Congenica to Provide Clinical Decision Support for U.K.'s NHS Genomic Medicine Service

October 17, 2018
Congenica to Provide Clinical Decision Support for U.K.'s NHS Genomic Medicine Service
Congenica will provide diagnostic decision support services for the just-launched National Health Service (NHS) Genomic Medicine Service, through which patients with rare and inherited diseases as well as cancer will be able to access genomic testing. [Source: Congenica]

Congenica said today it will provide diagnostic decision support services for the just-launched National Health Service (NHS) Genomic Medicine Service, through a multi-year contract with Genomics England whose value was not disclosed.

Based in Cambridge, U.K., at the Welcome Genome Campus, Congenica is a provider of clinical genomics interpretation software. The company has developed the clinical genomics analysis platform Sapientia, designed to analyze, interpret, and generate clinically actionable reports on patient derived genomic data.

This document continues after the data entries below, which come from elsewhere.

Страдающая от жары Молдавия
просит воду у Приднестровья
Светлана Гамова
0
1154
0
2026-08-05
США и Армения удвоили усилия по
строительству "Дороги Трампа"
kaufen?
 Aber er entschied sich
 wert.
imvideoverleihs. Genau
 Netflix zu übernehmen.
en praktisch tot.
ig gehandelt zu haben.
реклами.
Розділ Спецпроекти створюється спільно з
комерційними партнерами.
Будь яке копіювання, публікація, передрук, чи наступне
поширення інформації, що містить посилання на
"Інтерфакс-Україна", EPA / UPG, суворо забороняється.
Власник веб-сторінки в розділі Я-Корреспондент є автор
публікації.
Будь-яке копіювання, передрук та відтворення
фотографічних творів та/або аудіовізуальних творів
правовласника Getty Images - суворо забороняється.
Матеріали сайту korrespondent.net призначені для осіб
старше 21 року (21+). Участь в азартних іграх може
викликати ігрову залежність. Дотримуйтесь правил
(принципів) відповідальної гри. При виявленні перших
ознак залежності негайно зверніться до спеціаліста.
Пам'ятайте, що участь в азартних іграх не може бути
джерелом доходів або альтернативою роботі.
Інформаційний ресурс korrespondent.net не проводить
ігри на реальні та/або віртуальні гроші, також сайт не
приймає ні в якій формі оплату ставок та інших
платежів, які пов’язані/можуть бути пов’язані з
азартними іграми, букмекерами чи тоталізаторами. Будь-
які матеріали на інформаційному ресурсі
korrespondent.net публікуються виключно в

Launched this month, the NHS Genomic Medicine Service will include a network of genomic laboratory hubs around the U.K. designed to serve patients with a variety of needs. Through the service, patients with rare and inherited diseases as well as cancer will be able to access genomic testing—an area of focus for Sapientia.

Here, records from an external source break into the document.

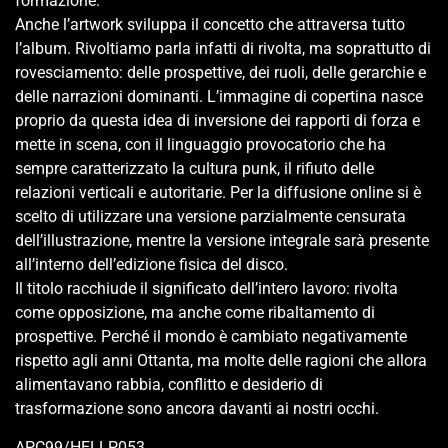
formazione.
Anche l’artwork sviluppa il concetto che attraversa tutto
l’album. Rivoltiamo parla infatti di rivolta, ma soprattutto di
rovesciamento: delle prospettive, dei ruoli, delle gerarchie e
delle narrazioni dominanti. L’immagine di copertina nasce
proprio da questa idea di inversione dei rapporti di forza e
mette in scena, con il linguaggio provocatorio che ha
sempre caratterizzato la cultura punk, il rifiuto delle
relazioni verticali e autoritarie. Per la diffusione online si è
scelto di utilizzare una versione parzialmente censurata
dell’illustrazione, mentre la versione integrale sarà presente
all’interno dell’edizione fisica del disco.
Il titolo racchiude il significato dell’intero lavoro: rivolta
come opposizione, ma anche come ribaltamento di
prospettive. Perché il mondo è cambiato negativamente
rispetto agli anni Ottanta, ma molte delle ragioni che allora
alimentavano rabbia, conflitto e desiderio di
trasformazione sono ancora davanti ai nostri occhi.
APC99/HELLP053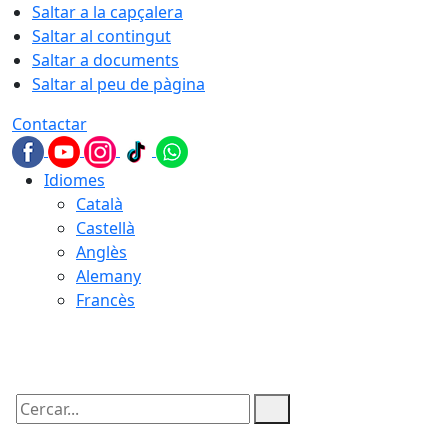
Saltar a la capçalera
Saltar al contingut
Saltar a documents
Saltar al peu de pàgina
Contactar
Idiomes
Català
Castellà
Anglès
Alemany
Francès
06.08.2026 | 17:13
Cercar:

“Genomics England and the NHS have done extraordinary work in building the foundations for the Genomic Medicine Service. We feel privileged to continue to be part of this initiative and to be a contributor to the world’s first service of this kind,” Congenica CEO David Atkins, Ph.D., said in a statement.

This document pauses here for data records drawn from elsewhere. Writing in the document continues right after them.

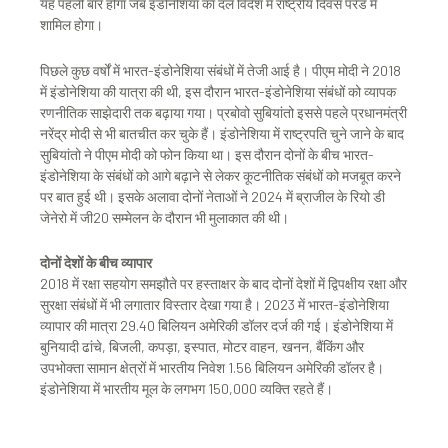
यह पहली बार होगा जब इंडोनेशिया का दल विदेश में राष्ट्रीय दिवस परेड में
शामिल होगा।
पिछले कुछ वर्षों में भारत-इंडोनेशिया संबंधों में तेजी आई है। पीएम मोदी ने 2018
में इंडोनेशिया की यात्रा की थी, इस दौरान भारत-इंडोनेशिया संबंधों को व्यापक
रणनीतिक साझेदारी तक बढ़ाया गया। प्रबोवो सुबियांतो इससे पहले प्रधानमंत्री
नरेंद्र मोदी से भी बातचीत कर चुके हैं। इंडोनेशिया में राष्ट्रपति चुने जाने के बाद
सुबियांतो ने पीएम मोदी को फोन किया था। इस दौरान दोनों के बीच भारत-
इंडोनेशिया के संबंधों को आगे बढ़ाने से लेकर कूटनीतिक संबंधों को मजबूत करने
पर बात हुई थी। इसके अलावा दोनों नेताओं ने 2024 में ब्राजील के रियो डी
जेनेरो में जी20 सम्मेलन के दौरान भी मुलाकात की थी।
दोनों देशों के बीच व्यापार
2018 में रक्षा सहयोग समझौते पर हस्ताक्षर के बाद दोनों देशों में द्विपक्षीय रक्षा और
सुरक्षा संबंधों में भी लगातार विस्तार देखा गया है। 2023 में भारत-इंडोनेशिया
व्यापार की मात्रा 29.40 बिलियन अमेरिकी डॉलर दर्ज की गई। इंडोनेशिया में
बुनियादी ढांचे, बिजली, कपड़ा, इस्पात, मोटर वाहन, खनन, बैंकिंग और
उपभोक्ता सामान क्षेत्रों में भारतीय निवेश 1.56 बिलियन अमेरिकी डॉलर है।
इंडोनेशिया में भारतीय मूल के लगभग 150,000 व्यक्ति रहते हैं।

Genomics England is the U.K. Department of Health and Social Care entity created to run the 100,000 Genomes Project—which is among users of Sapientia.

According to Congenica, Sapientia, has already been extensively validated on approximately 10,000 genomes during the 100,000 Genomes Project. The project—among initiatives launched by 10 nations toward gathering, storing, and applying genomic data from at least 100,000 genomes—takes its name from the 100,000 whole genomes it has committed to sequencing from around 70,000 NHS patient with cancer and rare diseases.

Congenica’s clinical scientists have used Sapientia for clinical analysis and genomic interrogation, to generate comprehensive, actionable clinical reports.

“By working with Congenica from the start of the 100,000 Genomes Project, we’ve been able to provide high quality variant interpretation of genome sequences to the NHS, helping deliver benefits to patients at scale,” added Genomics England CEO Prof. John Mattick, Ph.D.

“Now that we are embarking on the next exciting step in our journey to embed genomic medicine in healthcare, Congenica will continue to play an important role with Genomics England in delivering results to clinicians and diagnoses to patients.”